In [None]:
import pandas as pd
import matplotlib.pyplot as plt
from tabulate import tabulate

In [None]:
df = pd.read_csv("Datasets/airport.csv")
df.columns = [
    "Airport", "City", "ScheduledDepartures", "PerformedDepartures", "EnplanedPassengers", 
    "EnplanedRevenueFreightTons", "EnplanedRevenueMailTons",
]

In [None]:
# Build histograms for every variable
df.hist(bins=50, figsize=(12,8))

In [None]:
# Build boxplots for every variable
columns = df.columns[2:]
fig, axes = plt.subplots(nrows=len(columns), ncols=1, figsize=(10, 15))

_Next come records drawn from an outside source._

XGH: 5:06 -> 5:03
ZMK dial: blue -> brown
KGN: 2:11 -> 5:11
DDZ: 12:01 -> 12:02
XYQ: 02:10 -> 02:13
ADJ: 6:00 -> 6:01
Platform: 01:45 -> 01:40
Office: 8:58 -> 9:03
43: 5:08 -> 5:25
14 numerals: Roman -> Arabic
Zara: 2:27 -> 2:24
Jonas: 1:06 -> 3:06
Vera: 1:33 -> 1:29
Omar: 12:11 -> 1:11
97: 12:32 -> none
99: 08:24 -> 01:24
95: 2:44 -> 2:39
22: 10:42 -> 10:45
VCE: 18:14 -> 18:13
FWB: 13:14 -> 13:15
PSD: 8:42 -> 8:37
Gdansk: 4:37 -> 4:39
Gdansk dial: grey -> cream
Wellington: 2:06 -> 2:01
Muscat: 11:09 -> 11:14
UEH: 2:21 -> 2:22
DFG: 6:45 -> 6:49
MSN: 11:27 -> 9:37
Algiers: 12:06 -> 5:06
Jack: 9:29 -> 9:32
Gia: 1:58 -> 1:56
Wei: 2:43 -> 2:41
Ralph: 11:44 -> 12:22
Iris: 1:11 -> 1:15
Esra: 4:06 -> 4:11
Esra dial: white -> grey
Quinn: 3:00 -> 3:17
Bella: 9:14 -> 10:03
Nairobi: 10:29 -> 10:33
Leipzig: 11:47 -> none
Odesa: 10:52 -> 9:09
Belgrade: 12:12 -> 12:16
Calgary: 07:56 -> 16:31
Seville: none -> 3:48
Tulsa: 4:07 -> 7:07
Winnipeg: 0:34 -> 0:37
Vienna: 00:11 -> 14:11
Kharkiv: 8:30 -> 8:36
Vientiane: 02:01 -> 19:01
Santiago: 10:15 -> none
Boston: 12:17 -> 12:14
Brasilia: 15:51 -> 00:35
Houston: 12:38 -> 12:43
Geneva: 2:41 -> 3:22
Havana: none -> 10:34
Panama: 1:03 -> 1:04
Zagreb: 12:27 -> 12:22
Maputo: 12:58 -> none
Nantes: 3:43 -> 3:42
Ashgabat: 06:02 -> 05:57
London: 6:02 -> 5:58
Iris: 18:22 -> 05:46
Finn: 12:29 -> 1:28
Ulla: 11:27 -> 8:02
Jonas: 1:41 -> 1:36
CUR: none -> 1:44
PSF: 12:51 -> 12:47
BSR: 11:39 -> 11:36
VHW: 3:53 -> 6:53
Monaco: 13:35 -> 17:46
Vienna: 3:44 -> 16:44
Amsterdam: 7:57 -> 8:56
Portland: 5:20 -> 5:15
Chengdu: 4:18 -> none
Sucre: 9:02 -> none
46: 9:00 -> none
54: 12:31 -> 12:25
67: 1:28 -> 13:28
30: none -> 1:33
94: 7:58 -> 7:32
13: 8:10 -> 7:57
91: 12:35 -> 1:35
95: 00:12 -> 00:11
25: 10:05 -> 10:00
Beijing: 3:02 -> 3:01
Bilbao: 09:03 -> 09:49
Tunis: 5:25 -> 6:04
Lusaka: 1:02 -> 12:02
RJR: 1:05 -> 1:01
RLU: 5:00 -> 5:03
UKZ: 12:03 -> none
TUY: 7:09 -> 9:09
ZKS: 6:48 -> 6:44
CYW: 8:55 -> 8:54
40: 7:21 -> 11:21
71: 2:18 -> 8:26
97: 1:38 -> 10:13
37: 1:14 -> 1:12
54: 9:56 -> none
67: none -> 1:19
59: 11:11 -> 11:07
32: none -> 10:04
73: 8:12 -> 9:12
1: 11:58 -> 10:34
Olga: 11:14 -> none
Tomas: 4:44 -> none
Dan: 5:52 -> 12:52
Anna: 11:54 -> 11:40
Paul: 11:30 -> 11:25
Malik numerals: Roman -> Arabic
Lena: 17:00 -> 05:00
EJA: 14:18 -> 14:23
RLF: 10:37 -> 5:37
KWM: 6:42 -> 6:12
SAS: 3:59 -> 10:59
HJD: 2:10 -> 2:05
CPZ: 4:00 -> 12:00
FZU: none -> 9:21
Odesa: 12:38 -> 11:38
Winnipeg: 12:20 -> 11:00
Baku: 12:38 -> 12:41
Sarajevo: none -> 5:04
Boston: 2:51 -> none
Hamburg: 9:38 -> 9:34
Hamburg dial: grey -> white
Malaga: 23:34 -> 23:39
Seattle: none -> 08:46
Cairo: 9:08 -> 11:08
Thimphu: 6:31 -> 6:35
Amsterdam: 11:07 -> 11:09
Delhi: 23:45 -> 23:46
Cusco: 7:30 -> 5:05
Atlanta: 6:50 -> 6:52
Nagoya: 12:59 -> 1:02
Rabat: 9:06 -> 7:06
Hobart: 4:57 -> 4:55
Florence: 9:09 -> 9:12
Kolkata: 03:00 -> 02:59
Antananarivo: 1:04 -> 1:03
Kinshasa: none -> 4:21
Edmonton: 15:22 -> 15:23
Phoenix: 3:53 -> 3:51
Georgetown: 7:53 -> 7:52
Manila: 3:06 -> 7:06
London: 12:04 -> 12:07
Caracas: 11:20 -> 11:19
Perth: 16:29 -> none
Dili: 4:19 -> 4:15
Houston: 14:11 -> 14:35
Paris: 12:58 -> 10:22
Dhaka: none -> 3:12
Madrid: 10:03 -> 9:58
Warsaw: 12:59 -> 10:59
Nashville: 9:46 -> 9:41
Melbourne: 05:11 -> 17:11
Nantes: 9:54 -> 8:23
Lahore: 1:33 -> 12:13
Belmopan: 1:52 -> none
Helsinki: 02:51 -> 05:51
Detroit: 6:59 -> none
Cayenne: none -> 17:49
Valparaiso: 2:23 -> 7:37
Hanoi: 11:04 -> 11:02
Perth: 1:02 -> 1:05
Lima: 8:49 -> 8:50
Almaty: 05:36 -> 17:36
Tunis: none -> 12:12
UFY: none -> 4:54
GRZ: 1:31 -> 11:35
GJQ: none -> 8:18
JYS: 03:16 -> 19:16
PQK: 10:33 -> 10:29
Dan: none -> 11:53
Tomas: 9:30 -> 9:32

for i in range(len(columns)):
    axes[i].boxplot(
        df[columns[i]], vert=False, patch_artist=True,
        boxprops=dict(facecolor="lightblue", color="blue"),
        medianprops=dict(color="red"),
        whiskerprops=dict(color="blue"),
        capprops=dict(color="blue"),
        flierprops=dict(markerfacecolor="orange", marker="o", markersize=5),
    )
    axes[i].set_title(columns[i])
    axes[i].grid(True, axis="x", linestyle="--")

plt.tight_layout()
plt.show()

In [None]:
# Numerical characteristics of all variables
numerical_df = df.select_dtypes(include=["number"])
table = pd.DataFrame({
    "Mean": numerical_df.mean(),
    "Variance": numerical_df.var(),
    "Deviation": numerical_df.std(),
    "Median": numerical_df.median(),
    "Q1": numerical_df.quantile(0.25),
    "Q3": numerical_df.quantile(0.75),
})
table.columns = ["Mean", "Variance", "Deviation", "Median", "Q1", "Q3"]
print(tabulate(table, headers="keys",  tablefmt="fancy_grid"))

In [None]:
# Coefficients of correlation between variables
correlations = df.select_dtypes(include=["number"]).corr()
print(tabulate(correlations, headers="keys", tablefmt="fancy_grid"))